This paper presents a segmentation method, integrating judiciously the merits of rough-fuzzy computing and multiresolution image analysis technique, for documents having both text and graphics regions. It assumes that the text and non-text or graphics regions of a given document are considered to have different textural properties. The M-band wavelet packet analysis and rough-fuzzy-possibilistic c-means are used for text-graphics segmentation problem. The M-band wavelet packet is used to extract the scale-space features, which offers a huge range of possibilities of scale-space features for document image and is able to zoom it onto narrow band high frequency components. A scale-space feature vector is thus derived, taken at different scales for each pixel in an image. However, the decomposition scheme employing M-band wavelet packet leads to a large number of redundant features. In this regard, an unsupervised feature selection method is introduced to select a set of relevant and non-redundant features for text-graphics segmentation problem. Finally, the rough-fuzzy-possibilistic c-means algorithm is used to address the uncertainty problem of document segmentation. The whole approach is invariant under the font size, line orientation, and script of the text. The performance of the proposed technique, along with a comparison with related approaches, is demonstrated on a set of real life document images.

Graphical abstract

Introduction

With the advances in information technology, automated processing of documents has become an imperative need. As the world moves closer to the concept of the paperless office, more and more communication and storage of documents are performed digitally. In this background, there is a great demand for software that automatically extracts, analyzes, and stores information from physical documents for later retrieval. However, the documents in digitized form require a large amount of storage space, after being compressed using advanced techniques. Text-graphics segmentation partitions a document image into distinct regions corresponding to the text and non-text parts. In effect, it facilitates efficient searching and storage of text parts of the documents.

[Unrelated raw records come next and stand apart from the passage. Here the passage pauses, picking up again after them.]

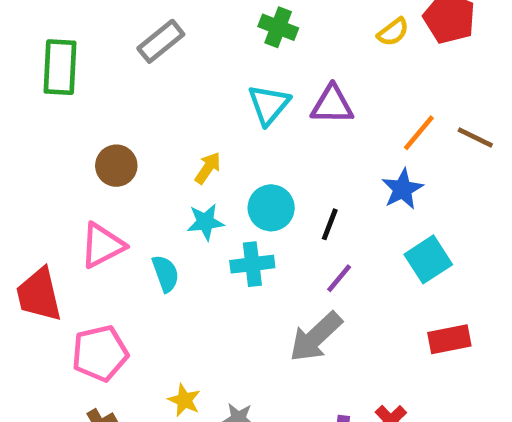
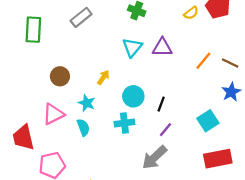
blue star: (402, 189) -> (231, 92), moved
cyan star: (205, 222) -> (87, 103), moved, turned 30
red rectangle: (449, 339) -> (218, 159), size x1.4

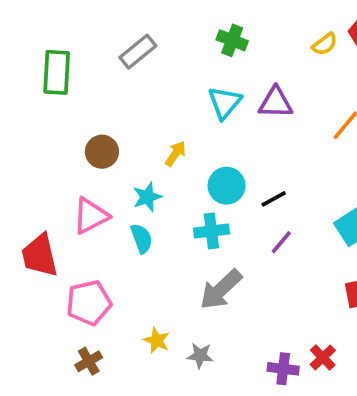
cyan star: (87, 103) -> (147, 197), turned 30
black line: (161, 104) -> (274, 199), turned 40
gray arrow: (154, 157) -> (221, 289), moved

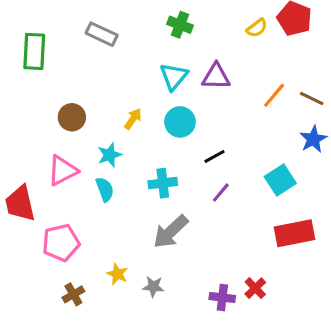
gray rectangle: (138, 52) -> (102, 34), turned 64
cyan circle: (227, 186) -> (180, 122), moved
brown cross: (89, 361) -> (73, 294), moved

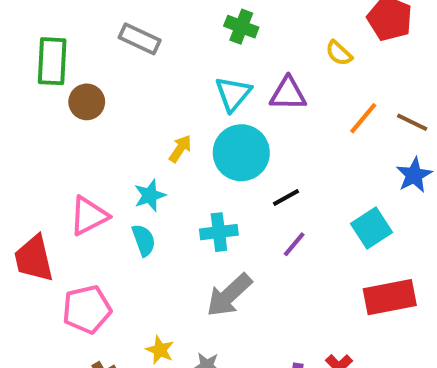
yellow semicircle: (257, 28) -> (339, 53), moved, turned 80
brown circle: (72, 117) -> (87, 102), moved
cyan circle: (180, 122) -> (241, 153), size x1.4

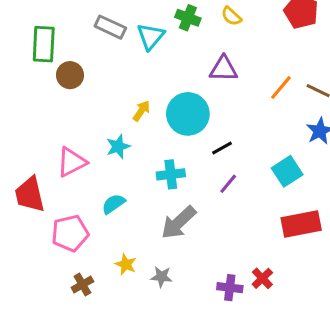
yellow semicircle: (339, 53) -> (231, 16), moved
cyan triangle: (233, 94) -> (151, 36), moved
cyan semicircle: (144, 240) -> (113, 204), moved, turned -105

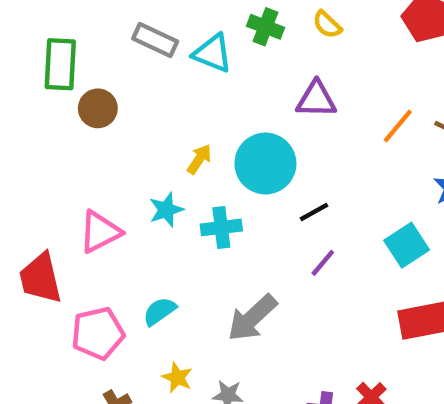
cyan triangle: (151, 36) -> (212, 53), turned -48
cyan cross: (171, 174) -> (221, 227), moved
cyan semicircle: (113, 204) -> (160, 311), moved

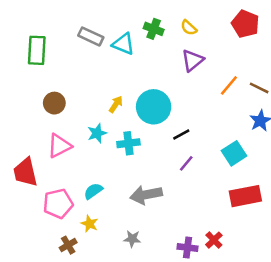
purple triangle: (316, 100) -> (193, 60), moved, turned -40
brown circle: (98, 108) -> (54, 103), moved
gray arrow: (252, 318) -> (146, 195), turned 32
yellow star: (177, 377) -> (89, 224), moved

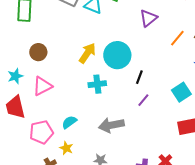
yellow arrow: (116, 104) -> (87, 53), size x1.5
cyan star: (97, 133) -> (15, 76), moved
black line: (181, 134) -> (139, 77), turned -40

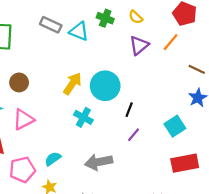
orange line: (177, 38) -> (171, 42), moved
cyan cross: (97, 84) -> (83, 117), turned 36

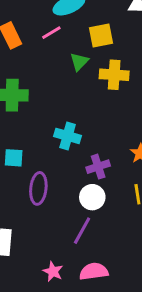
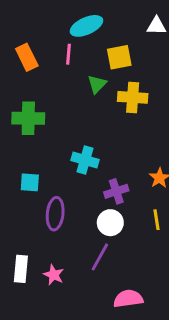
pink line: (51, 33) -> (69, 54), turned -54
pink star: (53, 271) -> (54, 275), moved
pink semicircle: (94, 271) -> (128, 299), moved

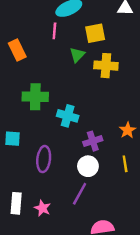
orange rectangle: (27, 57) -> (17, 50), moved
green cross: (28, 118) -> (35, 97), moved
cyan square: (30, 182) -> (13, 139), moved

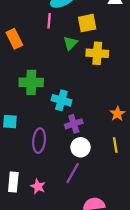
purple cross: (93, 141) -> (74, 124), moved

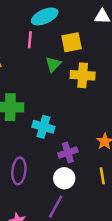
purple cross: (74, 124) -> (68, 153), moved

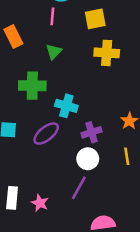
green triangle: (53, 64) -> (54, 52), moved
purple ellipse: (19, 171) -> (46, 134), moved, turned 45

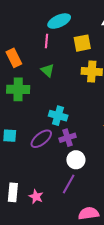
green triangle: (54, 52) -> (48, 70), turned -32
green cross: (32, 86) -> (18, 89), moved
purple cross: (92, 132) -> (68, 138), moved

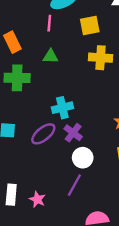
green triangle: (48, 70) -> (50, 56), turned -40
cyan cross: (58, 116) -> (62, 108), turned -30
purple cross: (68, 138) -> (73, 133), turned -35

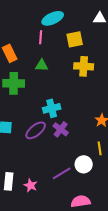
white circle: (83, 158) -> (84, 164), moved
purple line: (74, 185) -> (62, 173), turned 30

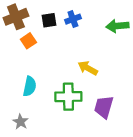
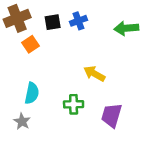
green cross: (68, 97) -> (74, 104), size x0.7
gray star: (21, 122) -> (22, 121), moved

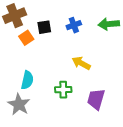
blue cross: (78, 21) -> (74, 25), moved
black square: (53, 22) -> (44, 27), moved
gray star: (22, 121) -> (19, 104), size x1.5

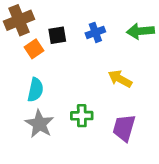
yellow arrow: (81, 63) -> (120, 79), moved
cyan semicircle: (27, 80) -> (35, 90), moved
gray star: (19, 104) -> (39, 124), moved

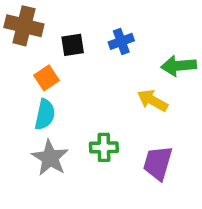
brown cross: (19, 20) -> (24, 26), turned 36
green arrow: (140, 31) -> (179, 66), moved
orange square: (34, 49) -> (47, 78), moved

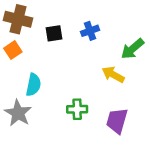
green arrow: (179, 66) -> (132, 49), turned -35
orange square: (47, 78) -> (13, 50), moved
gray star: (50, 158) -> (18, 113), moved

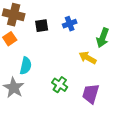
green arrow: (132, 49) -> (103, 38), turned -30
green cross: (77, 109) -> (60, 85), turned 35

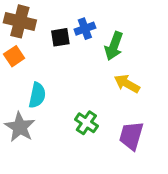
blue cross: (70, 24) -> (85, 29), moved
green arrow: (103, 38) -> (114, 46), moved

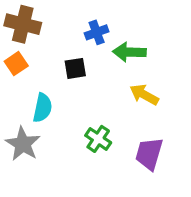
black square: (60, 37) -> (75, 68), moved
green arrow: (114, 46) -> (129, 52), turned 72

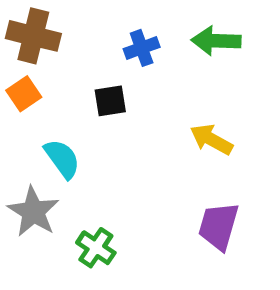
green arrow: (129, 52) -> (216, 41), moved
cyan semicircle: (42, 108) -> (62, 159), turned -48
green cross: (98, 139) -> (96, 248), moved

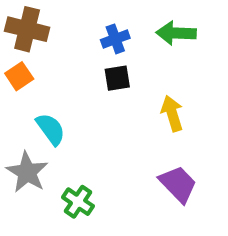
black square: (110, 101) -> (117, 78), moved
yellow arrow: (211, 139) -> (172, 113), turned 44
purple trapezoid: (219, 226) -> (178, 184), turned 120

Many techniques have been proposed to segment the document image into text and non-text regions [1], [2]. Most popular among them are top-down and bottom-up approaches. The top-down techniques are based on the difference in contrast between the foreground and background to split the document into columns, paragraphs, text lines, and may be in words. Projection profiles [3], [4] are popular top-down approaches that work by identifying the white spaces by vertical and horizontal projections. On the other hand, bottom-up methods, which are similarity based document segmentation approaches, tend to cluster pixels with similar intensities to obtain higher level descriptions. The run length smoothing algorithm [5], [6] is an example of bottom-up approach, which applies region growing approach to detect text regions. The Docstrum proposed in [7] is another bottom-up method, which groups connected components of the same type using nearest neighbor information, starting from the pixel level to obtain higher level descriptions of the document such as words, text lines, paragraphs, and so on. Each of these methods assumes rectangular blocks of text and graphics, and is sensitive to different textural properties such as font size, text line orientation, and inter-character spacing. Hence, these methods are not effective when any a priori knowledge about the content and attributes of the document image is unavailable.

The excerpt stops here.